Starr Presents Hughes’ Case to High Court
Whitewater prosecutor Kenneth W. Starr appeared before the Supreme Court on Tuesday to defend Hughes Electronics Corp. against a whistle-blower lawsuit alleging that the Los Angeles aerospace firm bilked the government in its work on the B-2 bomber.
The suit should be thrown out before trial, Starr said, because the allegations of fraud were already known to government auditors.
“The information was flowing to the government,” he argued, so there is no value in allowing a private whistle-blower to sue for a portion of any recovery.
The Hughes case has drawn wide attention in the defense industry, which has been beset by whistle-blower suits over the last decade.
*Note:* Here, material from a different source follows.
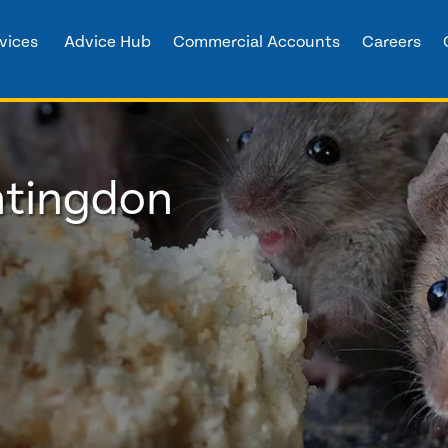
vices
Advice Hub
Commercial Accounts
Careers
ntingdon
The law allowing private suits that reveal “false claims” for government money dates back to the Civil War. Congress made it easier to bring these whistle-blower claims in 1986 in hopes of ferreting out fraud by contractors. Since then, more than 1,100 whistle-blower suits have been filed, many of them against contractors in the aerospace industry.
If successful, the whistle-blowers can keep as much as 30% of the money recovered but only a handful of them have ultimately prevailed.
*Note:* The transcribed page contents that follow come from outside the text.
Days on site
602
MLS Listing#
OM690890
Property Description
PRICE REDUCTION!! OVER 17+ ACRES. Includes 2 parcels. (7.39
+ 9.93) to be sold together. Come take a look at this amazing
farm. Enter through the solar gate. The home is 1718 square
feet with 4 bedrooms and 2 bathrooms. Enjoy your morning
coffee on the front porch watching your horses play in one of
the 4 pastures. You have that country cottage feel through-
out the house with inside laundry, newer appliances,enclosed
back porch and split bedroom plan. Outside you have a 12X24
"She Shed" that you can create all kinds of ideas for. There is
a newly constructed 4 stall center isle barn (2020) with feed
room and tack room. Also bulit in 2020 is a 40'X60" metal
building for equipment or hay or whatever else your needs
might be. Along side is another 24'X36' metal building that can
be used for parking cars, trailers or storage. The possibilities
Starr did not appear to be at peak form in his arguments. Bobbing back and forth at the lectern, he struggled to answer a series of pointed questions from the bench.
For example, the law says that a whistle-blower cannot bring a suit if there has been “public disclosure” of the alleged fraud. Starr maintained that, because the government had audited Hughes, the information about cost-shifting between two projects was already disclosed.
“It doesn’t say that,” interrupted Justice Antonin Scalia, noting the use of the word “public” in the law. “That’s the problem,” he said.
Starr made more headway with another argument: that the government was not bilked by Hughes because an audit showed the company had fairly allocated its costs. This alone was grounds for throwing the suit out, he said.
An attorney for the whistle-blower, former Hughes contract officer William J. Schumer, said that the case should go to trial so his client can try to prove his allegations of fraud.
A Justice Department attorney agreed mostly with Schumer, arguing that internal government audit is not grounds for dismissing a whistle-blower’s suit. A ruling in Hughes vs. Schumer, 95-1340, can be expected in several months.